*** Opening of RECORDS TO PROCESS ***

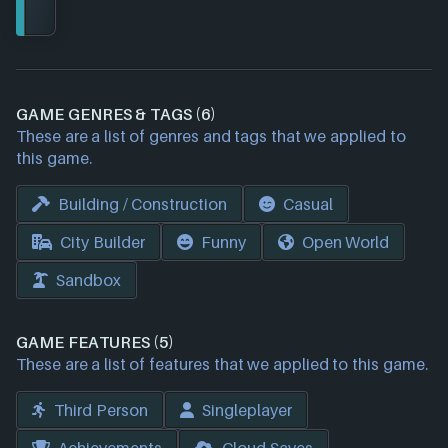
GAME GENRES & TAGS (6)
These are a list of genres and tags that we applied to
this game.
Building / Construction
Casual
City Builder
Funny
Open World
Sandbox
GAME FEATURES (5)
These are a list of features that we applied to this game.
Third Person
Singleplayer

*** Close of RECORDS TO PROCESS ***
*** Opening of RECORDS TO PROCESS ***

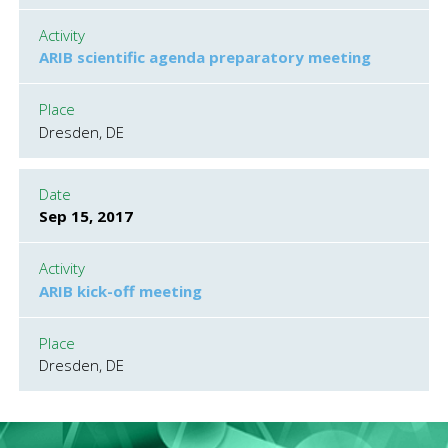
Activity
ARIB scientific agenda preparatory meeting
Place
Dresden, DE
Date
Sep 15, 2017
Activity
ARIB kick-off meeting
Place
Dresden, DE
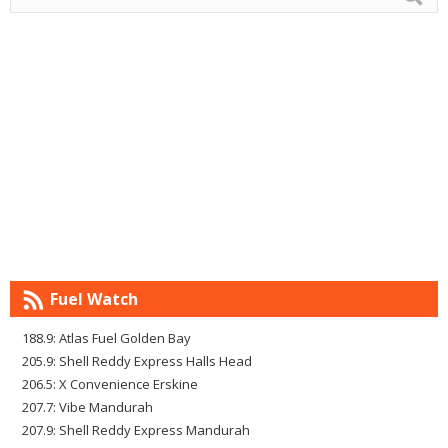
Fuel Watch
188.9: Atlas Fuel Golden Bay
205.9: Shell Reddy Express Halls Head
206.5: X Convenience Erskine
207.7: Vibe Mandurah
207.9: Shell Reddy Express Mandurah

*** Close of RECORDS TO PROCESS ***
*** Opening of RECORDS TO PROCESS ***

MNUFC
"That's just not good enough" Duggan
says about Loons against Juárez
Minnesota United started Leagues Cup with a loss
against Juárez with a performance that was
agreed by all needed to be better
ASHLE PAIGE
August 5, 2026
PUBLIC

*** Close of RECORDS TO PROCESS ***

§ WHAT YOU SHOULD DO
Pull every line holding "this" out of the records.

§ PROBLEM SOLUTION
this game.
These are a list of features that we applied to this game.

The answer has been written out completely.